Biz, yetişkinler olarak, evrenin bu bağlantısal bütünselliği içinde kendimizi “insan için yaşam” algılamasından, “yaşam için insan” ilkesine yüceltmemiz, daha doğrusu indirgememiz gerekir. Yaşam içinde her şey diğeri ile eşdeğerlidir. Bu nedenle “insanı yaşam içinde gören” bir bakış açısıyla eğitimi gözden geçirmek, düzenlemek zorundayız. Bugüne değin hep bilimi özellikle fen bilimlerini doğayı tanımaktan öte onu kontrol etmek, onunla başa çıkmak amacıyla vermeye çalıştık. Dünyayı evrenin merkezi, insanın karargahı olarak tanıttık. Dut yaprağı, ipek böceği, koza, tırtıl, kelebek arasındaki ilişkiyi açıklamadan ipeği görmeyi alışkanlık haline getirdik. İnsanı zihnen en güçlü varlık olarak tanımlamakta ısrar ediyoruz. Eğitimi insan için tasarlamak ve uygulamaktan vazgeçip; yaşam için eğitim fikrine ulaşmaya çok zamanımız kaldığını sanmıyorum. Eğitim sadece insan için değil, “yaşam için” kavramında verilmelidir.

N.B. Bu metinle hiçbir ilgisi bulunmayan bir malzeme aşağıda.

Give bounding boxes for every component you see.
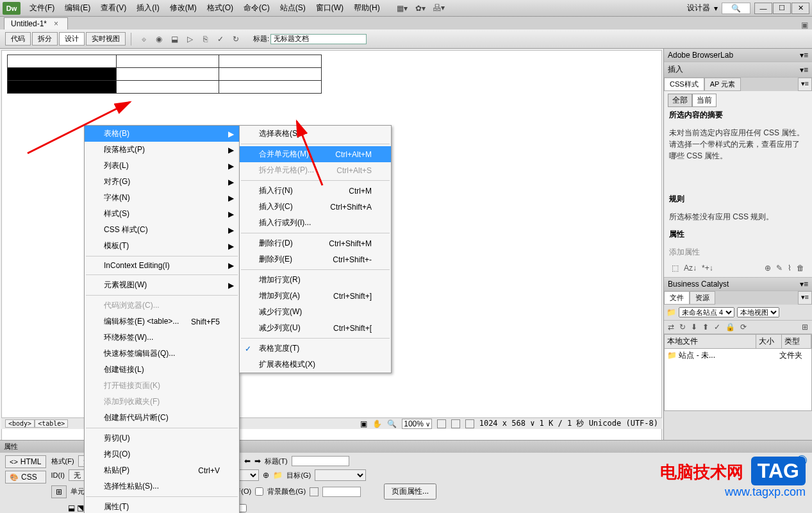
sub-expanded-mode[interactable]: 扩展表格模式(X) (240, 357, 391, 373)
design-view-button[interactable]: 设计 (59, 32, 85, 46)
ctx-align[interactable]: 对齐(G)▶ (85, 174, 239, 190)
files-put-icon[interactable]: ⬆ (702, 323, 709, 332)
sub-insert-row[interactable]: 插入行(N)Ctrl+M (240, 183, 391, 199)
col-size[interactable]: 大小 (756, 335, 782, 348)
status-icon-3[interactable] (465, 419, 474, 428)
restore-panel-icon[interactable]: ▣ (801, 21, 808, 29)
ctx-new-snippet[interactable]: 创建新代码片断(C) (85, 410, 239, 426)
ctx-properties[interactable]: 属性(T) (85, 499, 239, 513)
bg-color-swatch[interactable] (310, 487, 319, 496)
ctx-incontext[interactable]: InContext Editing(I)▶ (85, 258, 239, 273)
layout-icon[interactable]: ▦▾ (397, 4, 408, 13)
indent-button[interactable]: ➡ (254, 457, 261, 466)
outdent-button[interactable]: ⬅ (244, 457, 251, 466)
ctx-paste[interactable]: 粘贴(P)Ctrl+V (85, 462, 239, 478)
menu-help[interactable]: 帮助(H) (350, 1, 384, 15)
document-tab[interactable]: Untitled-1* × (4, 17, 68, 29)
ctx-create-link[interactable]: 创建链接(L) (85, 362, 239, 378)
code-view-button[interactable]: 代码 (5, 32, 31, 46)
ctx-table[interactable]: 表格(B)▶ (85, 126, 239, 142)
table-cell[interactable] (219, 55, 322, 68)
close-button[interactable]: ✕ (791, 3, 809, 14)
ctx-font[interactable]: 字体(N)▶ (85, 190, 239, 206)
tab-ap-elements[interactable]: AP 元素 (704, 78, 742, 91)
tab-css-styles[interactable]: CSS样式 (664, 78, 704, 91)
page-properties-button[interactable]: 页面属性... (384, 484, 436, 500)
site-icon[interactable]: 品▾ (433, 3, 445, 13)
maximize-button[interactable]: ☐ (773, 3, 791, 14)
sub-select-table[interactable]: 选择表格(S) (240, 126, 391, 142)
sub-inc-rowspan[interactable]: 增加行宽(R) (240, 272, 391, 288)
select-tool-icon[interactable]: ▣ (360, 419, 367, 428)
point-to-file-icon[interactable]: ⊕ (263, 471, 269, 480)
panel-insert-header[interactable]: 插入▾≡ (664, 62, 812, 77)
ctx-copy[interactable]: 拷贝(O) (85, 446, 239, 462)
menu-commands[interactable]: 命令(C) (240, 1, 274, 15)
table-cell[interactable] (117, 68, 219, 81)
live-view-button[interactable]: 实时视图 (86, 32, 126, 46)
files-checkin-icon[interactable]: 🔒 (725, 323, 735, 332)
ctx-paragraph[interactable]: 段落格式(P)▶ (85, 142, 239, 158)
sub-insert-col[interactable]: 插入列(C)Ctrl+Shift+A (240, 199, 391, 215)
nowrap-checkbox[interactable] (255, 487, 263, 496)
files-connect-icon[interactable]: ⇄ (668, 323, 674, 332)
files-tree[interactable]: 本地文件 大小 类型 📁 站点 - 未... 文件夹 (664, 334, 812, 411)
extend-icon[interactable]: ✿▾ (415, 4, 426, 13)
css-icon-3[interactable]: *+↓ (702, 264, 713, 273)
table-cell[interactable] (8, 55, 117, 68)
close-tab-icon[interactable]: × (54, 19, 58, 28)
zoom-select[interactable]: 100% ∨ (402, 419, 431, 429)
workspace-switcher[interactable]: 设计器 (687, 3, 710, 13)
files-expand-icon[interactable]: ⊞ (802, 323, 808, 332)
sub-dec-rowspan[interactable]: 减少行宽(W) (240, 304, 391, 320)
css-icon-1[interactable]: ⬚ (672, 264, 679, 273)
files-menu-icon[interactable]: ▾≡ (798, 291, 812, 305)
ctx-style[interactable]: 样式(S)▶ (85, 206, 239, 222)
toolbar-icon-4[interactable]: ▷ (184, 33, 195, 45)
site-select[interactable]: 未命名站点 4 (679, 307, 734, 317)
target-select[interactable] (315, 469, 366, 481)
menu-file[interactable]: 文件(F) (26, 1, 58, 15)
toolbar-icon-1[interactable]: ⟐ (138, 33, 149, 45)
table-cell[interactable] (219, 68, 322, 81)
table-cell-selected[interactable] (8, 81, 117, 94)
table-cell-selected[interactable] (8, 68, 117, 81)
toolbar-icon-5[interactable]: ⎘ (199, 33, 211, 45)
menu-format[interactable]: 格式(O) (203, 1, 237, 15)
toolbar-icon-2[interactable]: ◉ (153, 33, 165, 45)
refresh-icon[interactable]: ↻ (230, 33, 242, 45)
ctx-element-view[interactable]: 元素视图(W)▶ (85, 277, 239, 293)
sub-insert-rowscols[interactable]: 插入行或列(I)... (240, 215, 391, 231)
title-attr-input[interactable] (292, 456, 349, 466)
ctx-quick-tag[interactable]: 快速标签编辑器(Q)... (85, 346, 239, 362)
status-icon-1[interactable] (437, 419, 446, 428)
menu-view[interactable]: 查看(V) (97, 1, 130, 15)
tab-files[interactable]: 文件 (664, 291, 690, 305)
css-link-icon[interactable]: ⊕ (765, 264, 771, 273)
ctx-wrap-tag[interactable]: 环绕标签(W)... (85, 330, 239, 346)
css-current-button[interactable]: 当前 (692, 94, 717, 107)
ctx-list[interactable]: 列表(L)▶ (85, 158, 239, 174)
files-sync-icon[interactable]: ⟳ (740, 323, 747, 332)
table-cell[interactable] (117, 55, 219, 68)
sub-table-width[interactable]: ✓表格宽度(T) (240, 341, 391, 357)
css-icon-2[interactable]: Az↓ (684, 264, 697, 273)
panel-browserlab-header[interactable]: Adobe BrowserLab▾≡ (664, 49, 812, 62)
design-table[interactable] (7, 55, 322, 94)
sub-merge-cells[interactable]: 合并单元格(M)Ctrl+Alt+M (240, 146, 391, 162)
ctx-css-style[interactable]: CSS 样式(C)▶ (85, 222, 239, 238)
files-get-icon[interactable]: ⬇ (691, 323, 697, 332)
tab-assets[interactable]: 资源 (690, 291, 715, 305)
split-view-button[interactable]: 拆分 (32, 32, 58, 46)
search-icon[interactable]: 🔍 (722, 3, 750, 14)
menu-modify[interactable]: 修改(M) (166, 1, 201, 15)
zoom-tool-icon[interactable]: 🔍 (387, 419, 397, 428)
col-localfile[interactable]: 本地文件 (665, 335, 756, 348)
ctx-edit-tag[interactable]: 编辑标签(E) <table>...Shift+F5 (85, 314, 239, 330)
minimize-button[interactable]: — (754, 3, 772, 14)
toolbar-icon-3[interactable]: ⬓ (169, 33, 180, 45)
merge-split-icons[interactable]: ⬓ ⬔ (68, 503, 84, 512)
panel-bc-header[interactable]: Business Catalyst▾≡ (664, 278, 812, 290)
file-row-site[interactable]: 📁 站点 - 未... 文件夹 (665, 349, 811, 362)
files-checkout-icon[interactable]: ✓ (714, 323, 720, 332)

Yukarıdaki satırlarda açıklamaya çalıştıklarım, bir kısım meslektaşlarımız için kuramsal, felsefi, uygulamadan, hatta hayattan ve gerçeklerden kopuk veya uzak düşünceler olarak tanımlanabilir. Bir bakıma doğrudur; benim burada verdiklerim yepyeni bir düşünce akımının, düşünce biçiminin yönergeleridir. Bu yeni bilimsel düşünce biçimi ile
Determinizmin yerini olasılık,
Diyalektiğin yerini bağlantısal bütünlük
Beden-zihin-bilinç ayrılığının yerini, bütünlüğü almaktadır.
Biz eğitimciler, eğitim ve okul yöneticileri olarak öğrenim süreci kapsamında bireyin gelişimi için bize önemli ipuçları veren beyin, genetik, özellikle epigenetik ve büyük bağlantısallık çalışmaları, araştırmaları ve bulguları ile yakından ilgilenmek konumundayız. Bunları üst yönetimden “Bakanlıktan” beklemek çok geleneksel ve sonuçsuz bir yönelimdir. Şimdi camiadan herkesin, deliler gibi okuması, izlemesi, dinlemesi, yazması konuşması zamanıdır. Dolu dolu öğretmenler, okul ve eğitim yöneticileri avuçlarımızdaki gelecek olan çocuklarımız için “daha farklı” neler yapabileceklerinin düşüncesi ve çabasında olmaları gerekiyor. Okuyan kendini geliştiren bir öğrenim takımı için geleceği tahmin etmek çok kolay: Çocuklarımız bize, onlara sağladığımız, hazırladığımız, yaşattığımız çevrelere göre cevap vereceklerdir. Çocuklarımızın genetik yapılarını bozmadan, fıtratlarına uygun, beyinlerinin 2 üssü 1.000.000.000 (bir milyar) çözüm yeteneğini unutmadan ve kendileri için değil, evrenin bütünselliğinde yaşamak için yetiştirilmelerini izlence olarak öneriyorum.